● EXERCISE BRIEF
Once you reach the line containing "công nghệ Inverter" in the data below, restate each line word for word up to and including the one containing "U24BKH-8 có công suất điện bao nhiêu?".

● RECORDS SHOWN

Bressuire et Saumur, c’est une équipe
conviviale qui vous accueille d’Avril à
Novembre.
--
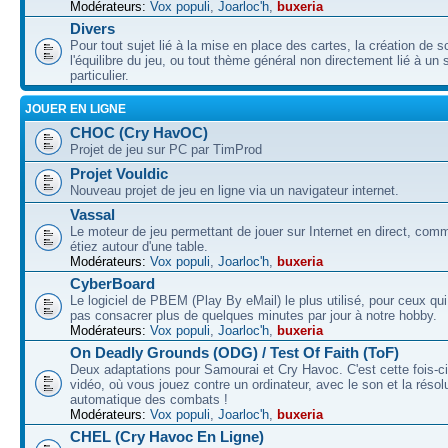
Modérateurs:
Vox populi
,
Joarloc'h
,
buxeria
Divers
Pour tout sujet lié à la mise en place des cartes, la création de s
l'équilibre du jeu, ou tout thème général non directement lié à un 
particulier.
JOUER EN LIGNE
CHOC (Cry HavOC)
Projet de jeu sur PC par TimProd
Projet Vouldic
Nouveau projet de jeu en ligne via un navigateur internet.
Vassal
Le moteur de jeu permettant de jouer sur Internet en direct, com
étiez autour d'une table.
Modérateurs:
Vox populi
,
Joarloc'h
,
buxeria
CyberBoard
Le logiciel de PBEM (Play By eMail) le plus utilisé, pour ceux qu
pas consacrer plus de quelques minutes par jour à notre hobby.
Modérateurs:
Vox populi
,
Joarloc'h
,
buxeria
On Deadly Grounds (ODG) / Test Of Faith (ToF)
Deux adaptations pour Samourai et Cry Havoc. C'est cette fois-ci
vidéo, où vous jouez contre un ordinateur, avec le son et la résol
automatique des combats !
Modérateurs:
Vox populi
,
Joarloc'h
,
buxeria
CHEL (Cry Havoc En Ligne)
---
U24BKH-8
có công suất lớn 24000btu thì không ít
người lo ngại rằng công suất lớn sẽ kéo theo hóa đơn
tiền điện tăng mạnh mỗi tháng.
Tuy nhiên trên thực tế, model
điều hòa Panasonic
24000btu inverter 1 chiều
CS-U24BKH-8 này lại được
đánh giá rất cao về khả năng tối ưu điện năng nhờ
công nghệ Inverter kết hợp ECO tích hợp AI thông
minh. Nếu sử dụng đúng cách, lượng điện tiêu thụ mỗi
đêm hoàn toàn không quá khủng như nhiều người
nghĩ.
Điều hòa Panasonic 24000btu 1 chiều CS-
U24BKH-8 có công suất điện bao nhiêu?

● PROBLEM SOLUTION
công nghệ Inverter kết hợp ECO tích hợp AI thông
minh. Nếu sử dụng đúng cách, lượng điện tiêu thụ mỗi
đêm hoàn toàn không quá khủng như nhiều người
nghĩ.
Điều hòa Panasonic 24000btu 1 chiều CS-
U24BKH-8 có công suất điện bao nhiêu?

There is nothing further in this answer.